WHAT THE TASK REQUIRES:
Drop the images; return everything else in the listing below exactly.

INFORMATION SUPPLIED:
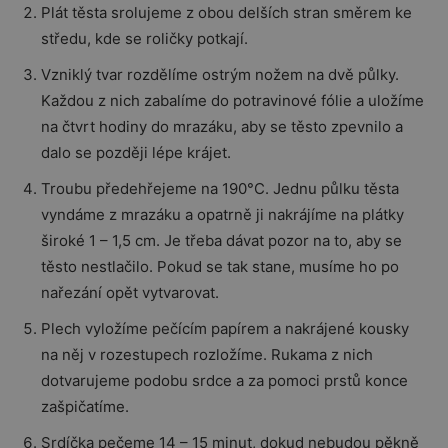
Plát těsta srolujeme z obou delších stran směrem ke
středu, kde se roličky potkají.
Vzniklý tvar rozdělíme ostrým nožem na dvě půlky.
Každou z nich zabalíme do potravinové fólie a uložíme
na čtvrt hodiny do mrazáku, aby se těsto zpevnilo a
dalo se později lépe krájet.
Troubu předehřejeme na 190°C. Jednu půlku těsta
vyndáme z mrazáku a opatrně ji nakrájíme na plátky
široké 1 – 1,5 cm. Je třeba dávat pozor na to, aby se
těsto nestlačilo. Pokud se tak stane, musíme ho po
nařezání opět vytvarovat.
Plech vyložíme pečícím papírem a nakrájené kousky
na něj v rozestupech rozložíme. Rukama z nich
dotvarujeme podobu srdce a za pomoci prstů konce
zašpičatíme.
Srdíčka pečeme 14 – 15 minut, dokud nebudou pěkně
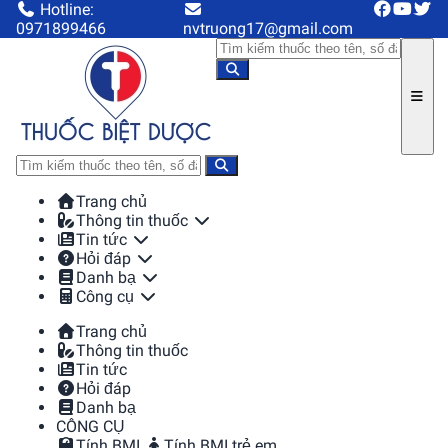
Hotline:
0971899466
nvtruong17@gmail.com
Trang chủ
Thông tin thuốc
Tin tức
Hỏi đáp
Danh bạ
Công cụ
Trang chủ
Thông tin thuốc
Tin tức
Hỏi đáp
Danh bạ
CÔNG CỤ
Tính BMI
Tính BMI trẻ em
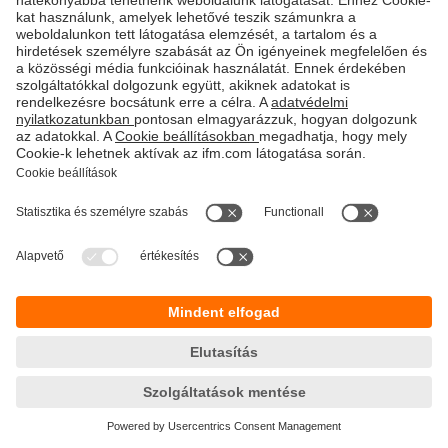
Fenntarthatóság
Adatbiztonság
Általános szerződési feltételek
Responsible Disclosure
Jótállási feltételek
Akadálymentesítés
Telephely (EN)
Cookies
Magyarország
ifm electronic kft.
Szent Imre út 59. I.em.
H-9028 Győr
Telefon
+36-96 / 518-397
email
info.hu@ifm.com
© ifm electronic gmbh
2026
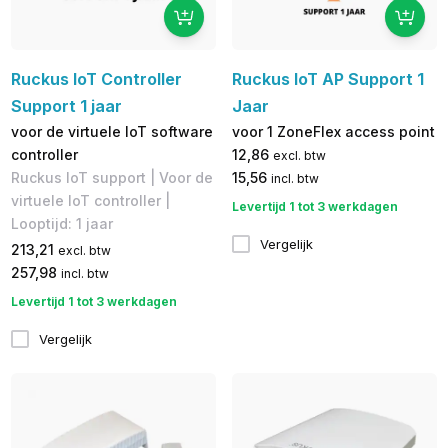
Ruckus IoT Controller
Ruckus IoT AP Support 1
Support 1 jaar
Jaar
voor de virtuele IoT software
voor 1 ZoneFlex access point
controller
12,86
excl. btw
Ruckus IoT support | Voor de
15,56
incl. btw
virtuele IoT controller |
Levertijd 1 tot 3 werkdagen
Looptijd: 1 jaar
Vergelijk
213,21
excl. btw
257,98
incl. btw
Levertijd 1 tot 3 werkdagen
Vergelijk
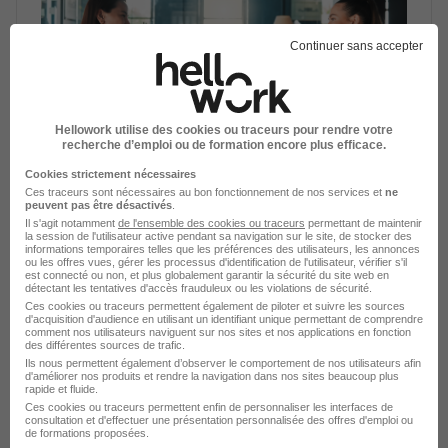
Continuer sans accepter
À compétences égales, que regardent
Hellowork utilise des cookies ou traceurs pour rendre votre
vraiment les recruteurs ?
recherche d’emploi ou de formation encore plus efficace.
Cookies strictement nécessaires
Résilience, loyauté, esprit d'équipe : nos clients
Ces traceurs sont nécessaires au bon fonctionnement de nos services et
ne
recruteurs disent tout sur les soft skills qui tranchent le
peuvent pas être désactivés
.
Il s'agit notamment
de l'ensemble des cookies ou traceurs
permettant de maintenir
choix final entre deux candidats.
la session de l'utilisateur active pendant sa navigation sur le site, de stocker des
informations temporaires telles que les préférences des utilisateurs, les annonces
Par Adèle Charrier | 22 avril 2026
ou les offres vues, gérer les processus d'identification de l'utilisateur, vérifier s'il
est connecté ou non, et plus globalement garantir la sécurité du site web en
détectant les tentatives d'accès frauduleux ou les violations de sécurité.
Ces cookies ou traceurs permettent également de piloter et suivre les sources
d'acquisition d'audience en utilisant un identifiant unique permettant de comprendre
comment nos utilisateurs naviguent sur nos sites et nos applications en fonction
des différentes sources de trafic.
Ils nous permettent également d’observer le comportement de nos utilisateurs afin
d'améliorer nos produits et rendre la navigation dans nos sites beaucoup plus
rapide et fluide.
Ces cookies ou traceurs permettent enfin de personnaliser les interfaces de
consultation et d'effectuer une présentation personnalisée des offres d'emploi ou
de formations proposées.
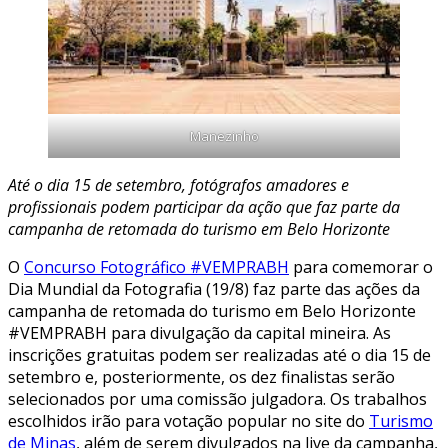
Manezinho
Até o dia 15 de setembro, fotógrafos amadores e
profissionais podem participar da ação que faz parte da
campanha de retomada do turismo em Belo Horizonte
O
Concurso Fotográfico #VEMPRABH
para comemorar o
Dia Mundial da Fotografia (19/8) faz parte das ações da
campanha de retomada do turismo em Belo Horizonte
#VEMPRABH para divulgação da capital mineira. As
inscrições gratuitas podem ser realizadas até o dia 15 de
setembro e, posteriormente, os dez finalistas serão
selecionados por uma comissão julgadora. Os trabalhos
escolhidos irão para votação popular no site do
Turismo
de Minas
, além de serem divulgados na live da campanha,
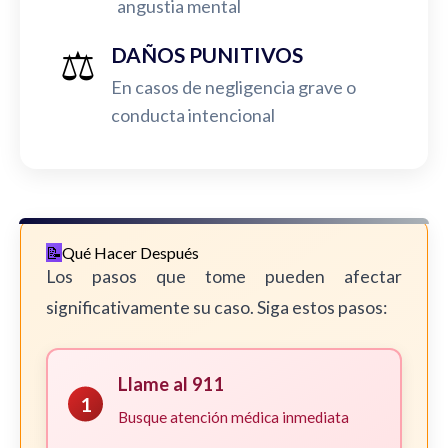
angustia mental
⚖️
DAÑOS PUNITIVOS
En casos de negligencia grave o
conducta intencional
Qué Hacer Después
Los pasos que tome pueden afectar
significativamente su caso. Siga estos pasos:
Llame al 911
1
Busque atención médica inmediata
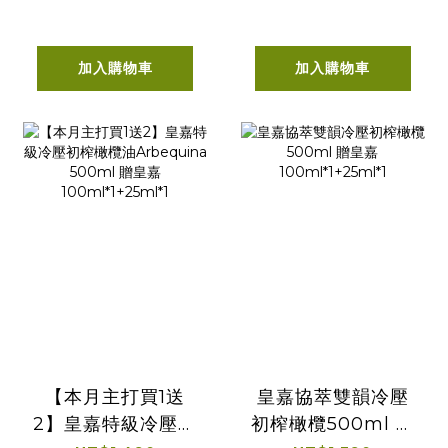
100ml*1+25ml*1
加入購物車
加入購物車
【本月主打買1送
皇嘉協萃雙韻冷壓
2】皇嘉特級冷壓初
初榨橄欖500ml 贈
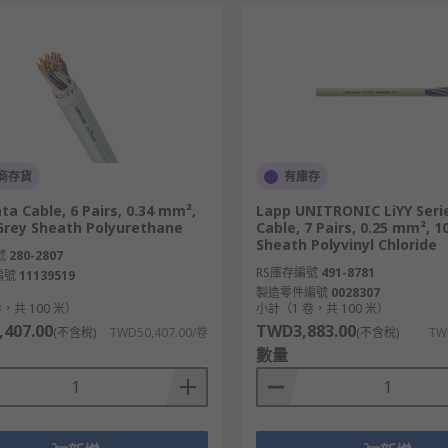
商存貨
有庫存
ta Cable, 6 Pairs, 0.34 mm²,
Lapp UNITRONIC LiYY Seri
Grey Sheath Polyurethane
Cable, 7 Pairs, 0.25 mm², 1
Sheath Polyvinyl Chloride
號
280-2807
RS庫存編號
491-8781
編號
11139519
製造零件編號
0028307
，共 100 米）
小計（1 卷，共 100 米）
407.00
TWD3,883.00
(不含稅)
TWD50,407.00/卷
(不含稅)
TW
數量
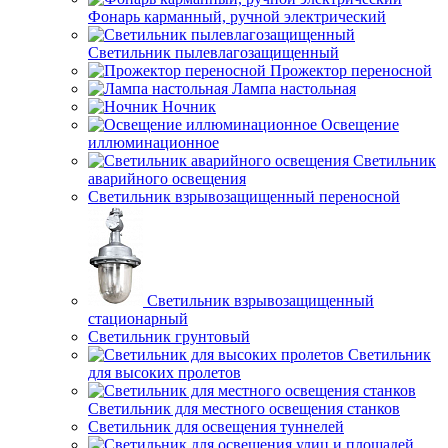
Фонарь карманный, ручной электрический
Светильник пылевлагозащищенный
Прожектор переносной
Лампа настольная
Ночник
Освещение
иллюминационное
Светильник
аварийного освещения
Светильник взрывозащищенный переносной
Светильник взрывозащищенный
стационарный
Светильник грунтовый
Светильник
для высоких пролетов
Светильник для местного освещения станков
Светильник для освещения туннелей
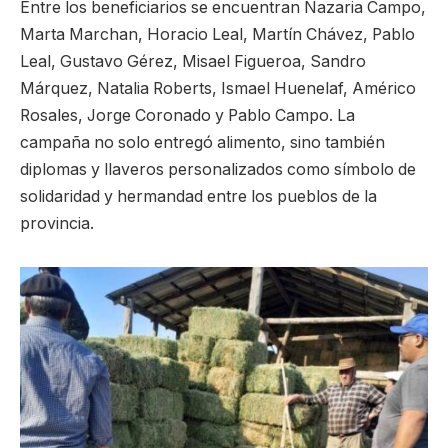
Entre los beneficiarios se encuentran Nazaria Campo,
Marta Marchan, Horacio Leal, Martín Chávez, Pablo
Leal, Gustavo Gérez, Misael Figueroa, Sandro
Márquez, Natalia Roberts, Ismael Huenelaf, Américo
Rosales, Jorge Coronado y Pablo Campo. La
campaña no solo entregó alimento, sino también
diplomas y llaveros personalizados como símbolo de
solidaridad y hermandad entre los pueblos de la
provincia.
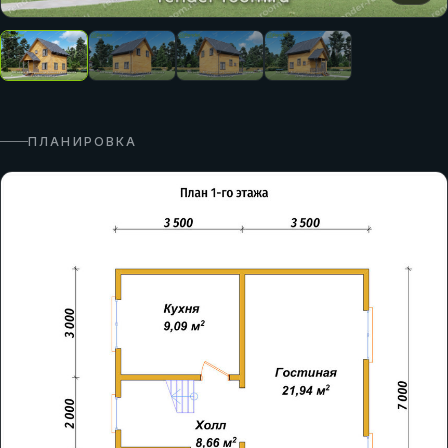
ПЛАНИРОВКА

RESULT:
Plát těsta srolujeme z obou delších stran směrem ke
středu, kde se roličky potkají.
Vzniklý tvar rozdělíme ostrým nožem na dvě půlky.
Každou z nich zabalíme do potravinové fólie a uložíme
na čtvrt hodiny do mrazáku, aby se těsto zpevnilo a
dalo se později lépe krájet.
Troubu předehřejeme na 190°C. Jednu půlku těsta
vyndáme z mrazáku a opatrně ji nakrájíme na plátky
široké 1 – 1,5 cm. Je třeba dávat pozor na to, aby se
těsto nestlačilo. Pokud se tak stane, musíme ho po
nařezání opět vytvarovat.
Plech vyložíme pečícím papírem a nakrájené kousky
na něj v rozestupech rozložíme. Rukama z nich
dotvarujeme podobu srdce a za pomoci prstů konce
zašpičatíme.
Srdíčka pečeme 14 – 15 minut, dokud nebudou pěkně
Hotline:
0971899466
nvtruong17@gmail.com
Trang chủ
Thông tin thuốc
Tin tức
Hỏi đáp
Danh bạ
Công cụ
Trang chủ
Thông tin thuốc
Tin tức
Hỏi đáp
Danh bạ
CÔNG CỤ
Tính BMI
Tính BMI trẻ em
Fenntarthatóság
Adatbiztonság
Általános szerződési feltételek
Responsible Disclosure
Jótállási feltételek
Akadálymentesítés
Telephely (EN)
Cookies
Magyarország
ifm electronic kft.
Szent Imre út 59. I.em.
H-9028 Győr
Telefon
+36-96 / 518-397
email
info.hu@ifm.com
© ifm electronic gmbh
2026
Ruckus IoT Controller
Ruckus IoT AP Support 1
Support 1 jaar
Jaar
voor de virtuele IoT software
voor 1 ZoneFlex access point
controller
12,86
excl. btw
Ruckus IoT support | Voor de
15,56
incl. btw
virtuele IoT controller |
Levertijd 1 tot 3 werkdagen
Looptijd: 1 jaar
Vergelijk
213,21
excl. btw
257,98
incl. btw
Levertijd 1 tot 3 werkdagen
Vergelijk
Continuer sans accepter
À compétences égales, que regardent
Hellowork utilise des cookies ou traceurs pour rendre votre
vraiment les recruteurs ?
recherche d’emploi ou de formation encore plus efficace.
Cookies strictement nécessaires
Résilience, loyauté, esprit d'équipe : nos clients
Ces traceurs sont nécessaires au bon fonctionnement de nos services et
ne
recruteurs disent tout sur les soft skills qui tranchent le
peuvent pas être désactivés
.
Il s'agit notamment
de l'ensemble des cookies ou traceurs
permettant de maintenir
choix final entre deux candidats.
la session de l'utilisateur active pendant sa navigation sur le site, de stocker des
informations temporaires telles que les préférences des utilisateurs, les annonces
Par Adèle Charrier | 22 avril 2026
ou les offres vues, gérer les processus d'identification de l'utilisateur, vérifier s'il
est connecté ou non, et plus globalement garantir la sécurité du site web en
détectant les tentatives d'accès frauduleux ou les violations de sécurité.
Ces cookies ou traceurs permettent également de piloter et suivre les sources
d'acquisition d'audience en utilisant un identifiant unique permettant de comprendre
comment nos utilisateurs naviguent sur nos sites et nos applications en fonction
des différentes sources de trafic.
Ils nous permettent également d’observer le comportement de nos utilisateurs afin
d'améliorer nos produits et rendre la navigation dans nos sites beaucoup plus
rapide et fluide.
Ces cookies ou traceurs permettent enfin de personnaliser les interfaces de
consultation et d'effectuer une présentation personnalisée des offres d'emploi ou
de formations proposées.
Manezinho
Até o dia 15 de setembro, fotógrafos amadores e
profissionais podem participar da ação que faz parte da
campanha de retomada do turismo em Belo Horizonte
O
Concurso Fotográfico #VEMPRABH
para comemorar o
Dia Mundial da Fotografia (19/8) faz parte das ações da
campanha de retomada do turismo em Belo Horizonte
#VEMPRABH para divulgação da capital mineira. As
inscrições gratuitas podem ser realizadas até o dia 15 de
setembro e, posteriormente, os dez finalistas serão
selecionados por uma comissão julgadora. Os trabalhos
escolhidos irão para votação popular no site do
Turismo
de Minas
, além de serem divulgados na live da campanha,
angustia mental
⚖️
DAÑOS PUNITIVOS
En casos de negligencia grave o
conducta intencional
Qué Hacer Después
Los pasos que tome pueden afectar
significativamente su caso. Siga estos pasos:
Llame al 911
1
Busque atención médica inmediata
100ml*1+25ml*1
加入購物車
加入購物車
【本月主打買1送
皇嘉協萃雙韻冷壓
2】皇嘉特級冷壓初
初榨橄欖500ml 贈
商存貨
有庫存
ta Cable, 6 Pairs, 0.34 mm²,
Lapp UNITRONIC LiYY Seri
Grey Sheath Polyurethane
Cable, 7 Pairs, 0.25 mm², 1
Sheath Polyvinyl Chloride
號
280-2807
RS庫存編號
491-8781
編號
11139519
製造零件編號
0028307
，共 100 米）
小計（1 卷，共 100 米）
407.00
TWD3,883.00
(不含稅)
TWD50,407.00/卷
(不含稅)
TW
數量
Фонарь карманный, ручной электрический
Светильник пылевлагозащищенный
Прожектор переносной
Лампа настольная
Ночник
Освещение
иллюминационное
Светильник
аварийного освещения
Светильник взрывозащищенный переносной
Светильник взрывозащищенный
стационарный
Светильник грунтовый
Светильник
для высоких пролетов
Светильник для местного освещения станков
Светильник для освещения туннелей
Entre los beneficiarios se encuentran Nazaria Campo,
Marta Marchan, Horacio Leal, Martín Chávez, Pablo
Leal, Gustavo Gérez, Misael Figueroa, Sandro
Márquez, Natalia Roberts, Ismael Huenelaf, Américo
Rosales, Jorge Coronado y Pablo Campo. La
campaña no solo entregó alimento, sino también
diplomas y llaveros personalizados como símbolo de
solidaridad y hermandad entre los pueblos de la
provincia.
ПЛАНИРОВКА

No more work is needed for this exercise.